Dois anos depois, novamente de férias na Cidade Maravilhosa, fui com Givaldo Siqueira a um seminário no Centro do Rio e encontramos Niemeyer. É logico que abordei o assunto e ele me disse que, para desenhar o monumento, precisava ver melhor o terreno, pois as informações dadas pelo arquiteto não foram suficientes. Além do que, precisava ver as fotografias aéreas, também, pois o terreno parecia ser bem irregular – e de fato o era.

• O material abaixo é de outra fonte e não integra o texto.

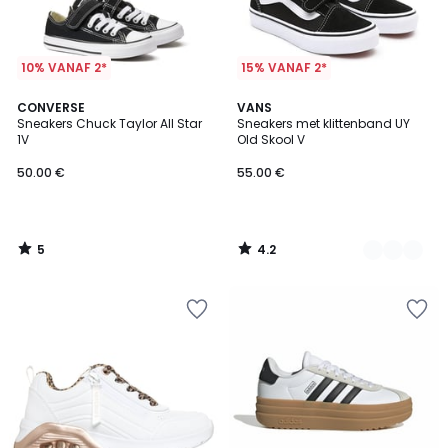
10% VANAF 2*
15% VANAF 2*
5
4.2
CONVERSE
2
VANS
/
/ 5
Sneakers Chuck Taylor All Star
Sneakers met klittenband UY
Kleuren
5
1V
Old Skool V
50.00 €
55.00 €
5
4.2
/
/
5
5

Nós o deixamos, com a certeza de que um desses dias à frente receberíamos o projeto na Itália. Voltei para Bolonha e relatei tudo a Berti, que tomou as providências cabíveis e eu não me preocupei mais com aquilo. Naquela província italiana já existia, além do francês Le Corbusier, uma obra do finlandês Alvar Aalto e outra do japonês Kenzo Tange. Niemeyer iria completar o quarteto dos melhores arquitetos dos anos 70 – outro sonho de Arnoaldo Berti, o herdeiro da Guanella.

Muitos anos depois, já em fevereiro de 1999, foi colocada a pedra fundamental de um monumento aos Pracinhas em Monte Castello. O projeto, porém, era de uma arquiteta brasileira, Mary Vieira. O medo de viajar de avião foi o principal motivo que impediu Niemeyer de realizar a obra.

PS: Décadas depois, tive a satisfação e a alegria de ver o documentário que a minha filha, Ana Marília, dedicou aos brasileiros que lutaram em Monte Castelo. O filme se intitula “O filo brasiliano. A luta contra o fascismo não tem fronteiras”.